> **Task**:
Copy every line of the listing that holds the string "Dashboards".

> **Extracted records**:
[Start of section]

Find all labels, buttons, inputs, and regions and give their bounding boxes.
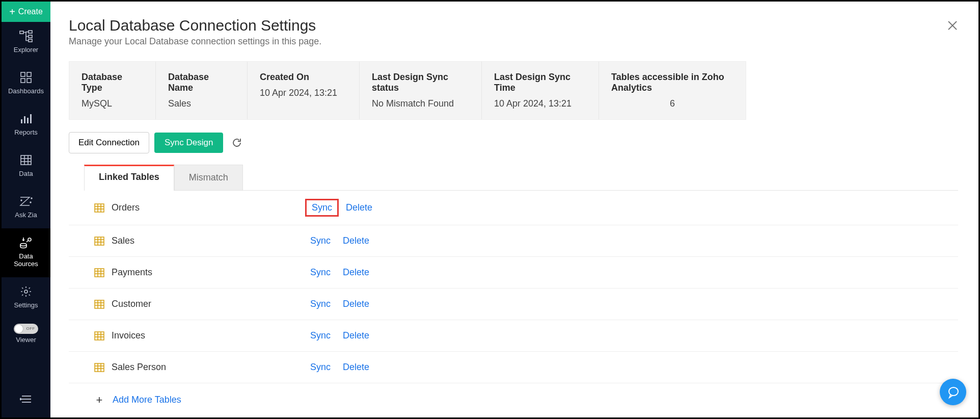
connection-info-bar: Database Type MySQL Database Name Sales … bbox=[69, 61, 746, 120]
info-db-type-header: Database Type bbox=[81, 72, 143, 93]
tab-mismatch[interactable]: Mismatch bbox=[174, 165, 243, 190]
svg-point-17 bbox=[21, 200, 22, 201]
info-db-type-value: MySQL bbox=[81, 98, 143, 109]
sync-link[interactable]: Sync bbox=[305, 328, 336, 343]
sync-design-button[interactable]: Sync Design bbox=[154, 133, 223, 153]
sync-link[interactable]: Sync bbox=[305, 265, 336, 280]
delete-link[interactable]: Delete bbox=[343, 330, 369, 341]
svg-rect-33 bbox=[95, 237, 104, 245]
sidebar-item-label: Ask Zia bbox=[15, 212, 37, 219]
close-button[interactable] bbox=[947, 20, 958, 31]
svg-rect-38 bbox=[95, 269, 104, 277]
sidebar-item-data[interactable]: Data bbox=[2, 146, 50, 187]
info-created-value: 10 Apr 2024, 13:21 bbox=[260, 88, 347, 98]
collapse-sidebar-button[interactable] bbox=[2, 389, 50, 409]
delete-link[interactable]: Delete bbox=[343, 299, 369, 309]
table-row: Invoices Sync Delete bbox=[69, 320, 958, 352]
tabs: Linked Tables Mismatch bbox=[84, 165, 958, 191]
create-label: Create bbox=[18, 7, 43, 16]
table-icon bbox=[94, 363, 104, 372]
table-name: Invoices bbox=[112, 330, 305, 341]
sidebar-item-reports[interactable]: Reports bbox=[2, 104, 50, 146]
plus-icon: + bbox=[9, 7, 15, 17]
chat-button[interactable] bbox=[940, 379, 966, 405]
svg-rect-0 bbox=[20, 31, 23, 34]
delete-link[interactable]: Delete bbox=[346, 202, 372, 213]
svg-rect-2 bbox=[29, 35, 32, 38]
svg-point-19 bbox=[31, 198, 32, 199]
askzia-icon bbox=[19, 194, 33, 208]
sidebar-item-askzia[interactable]: Ask Zia bbox=[2, 187, 50, 228]
svg-point-20 bbox=[20, 243, 26, 246]
reports-icon bbox=[19, 112, 33, 126]
sidebar-item-label: Data bbox=[19, 170, 33, 178]
table-name: Sales Person bbox=[112, 362, 305, 373]
info-db-name-value: Sales bbox=[168, 98, 235, 109]
sidebar-item-label: Data Sources bbox=[14, 253, 38, 268]
info-tables-value: 6 bbox=[670, 98, 675, 109]
sync-link[interactable]: Sync bbox=[305, 199, 339, 217]
info-sync-time-header: Last Design Sync Time bbox=[494, 72, 586, 93]
info-tables-header: Tables accessible in Zoho Analytics bbox=[611, 72, 733, 93]
add-more-tables-row: + Add More Tables bbox=[69, 383, 958, 405]
svg-rect-9 bbox=[24, 116, 25, 123]
svg-rect-28 bbox=[95, 204, 104, 212]
table-name: Customer bbox=[112, 299, 305, 309]
info-sync-status-header: Last Design Sync status bbox=[372, 72, 469, 93]
svg-rect-48 bbox=[95, 332, 104, 340]
explorer-icon bbox=[19, 29, 33, 43]
svg-rect-5 bbox=[27, 72, 31, 76]
svg-rect-12 bbox=[21, 155, 31, 165]
sync-link[interactable]: Sync bbox=[305, 360, 336, 375]
svg-point-22 bbox=[24, 290, 28, 293]
sidebar-item-explorer[interactable]: Explorer bbox=[2, 22, 50, 63]
svg-rect-7 bbox=[27, 78, 31, 83]
svg-rect-43 bbox=[95, 300, 104, 308]
info-db-name-header: Database Name bbox=[168, 72, 235, 93]
sync-link[interactable]: Sync bbox=[305, 297, 336, 311]
table-name: Sales bbox=[112, 235, 305, 246]
table-row: Sales Sync Delete bbox=[69, 225, 958, 257]
sidebar-item-label: Reports bbox=[14, 129, 38, 137]
add-more-tables-link[interactable]: Add More Tables bbox=[113, 395, 181, 405]
toggle-state: OFF bbox=[26, 326, 36, 331]
plus-icon: + bbox=[94, 395, 104, 405]
main-content: Local Database Connection Settings Manag… bbox=[50, 2, 978, 417]
sidebar: + Create Explorer Dashboards bbox=[2, 2, 50, 417]
svg-rect-8 bbox=[21, 119, 22, 123]
svg-point-18 bbox=[30, 202, 31, 203]
page-subtitle: Manage your Local Database connection se… bbox=[69, 36, 958, 47]
delete-link[interactable]: Delete bbox=[343, 362, 369, 373]
table-name: Orders bbox=[112, 202, 305, 213]
table-icon bbox=[94, 203, 104, 213]
refresh-icon[interactable] bbox=[231, 137, 242, 148]
svg-rect-4 bbox=[21, 72, 25, 76]
edit-connection-button[interactable]: Edit Connection bbox=[69, 132, 149, 153]
table-row: Orders Sync Delete bbox=[69, 191, 958, 225]
viewer-toggle[interactable]: OFF bbox=[14, 324, 38, 334]
sidebar-item-settings[interactable]: Settings bbox=[2, 277, 50, 319]
table-icon bbox=[94, 331, 104, 341]
table-row: Customer Sync Delete bbox=[69, 289, 958, 320]
table-icon bbox=[94, 268, 104, 277]
create-button[interactable]: + Create bbox=[2, 2, 50, 22]
viewer-label: Viewer bbox=[16, 336, 36, 344]
svg-rect-3 bbox=[29, 39, 32, 42]
table-row: Payments Sync Delete bbox=[69, 257, 958, 289]
svg-rect-10 bbox=[27, 118, 29, 123]
data-icon bbox=[19, 153, 33, 167]
delete-link[interactable]: Delete bbox=[343, 235, 369, 246]
sync-link[interactable]: Sync bbox=[305, 233, 336, 248]
linked-tables-list: Orders Sync Delete Sales Sync Delete Pay… bbox=[69, 191, 958, 383]
delete-link[interactable]: Delete bbox=[343, 267, 369, 278]
viewer-toggle-row: OFF Viewer bbox=[14, 324, 38, 344]
sidebar-item-label: Settings bbox=[14, 302, 38, 309]
sidebar-item-datasources[interactable]: Data Sources bbox=[2, 228, 50, 277]
svg-point-21 bbox=[28, 238, 31, 241]
svg-rect-53 bbox=[95, 363, 104, 372]
table-icon bbox=[94, 300, 104, 309]
tab-linked-tables[interactable]: Linked Tables bbox=[84, 165, 174, 191]
sidebar-item-dashboards[interactable]: Dashboards bbox=[2, 63, 50, 104]
info-sync-time-value: 10 Apr 2024, 13:21 bbox=[494, 98, 586, 109]
table-name: Payments bbox=[112, 267, 305, 278]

[End of section]

> **Output for this task**:
sidebar: + Create Explorer Dashboards bbox=[2, 2, 50, 417]
sidebar-item-dashboards[interactable]: Dashboards bbox=[2, 63, 50, 104]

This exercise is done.